Required action
Write the listing out again word for word, excluding any pictures.

Information provided

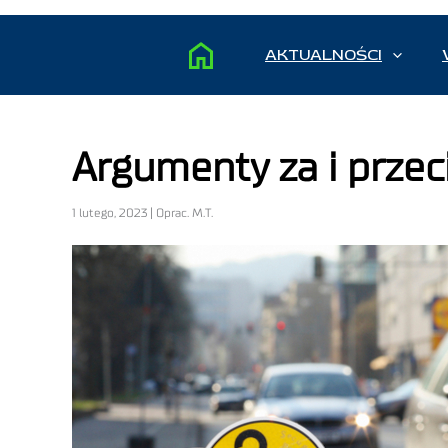
AKTUALNOŚCI
Argumenty za i prze
1 lutego, 2023 | Oprac. M.T.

Solved exercise
AKTUALNOŚCI
Argumenty za i prze
1 lutego, 2023 | Oprac. M.T.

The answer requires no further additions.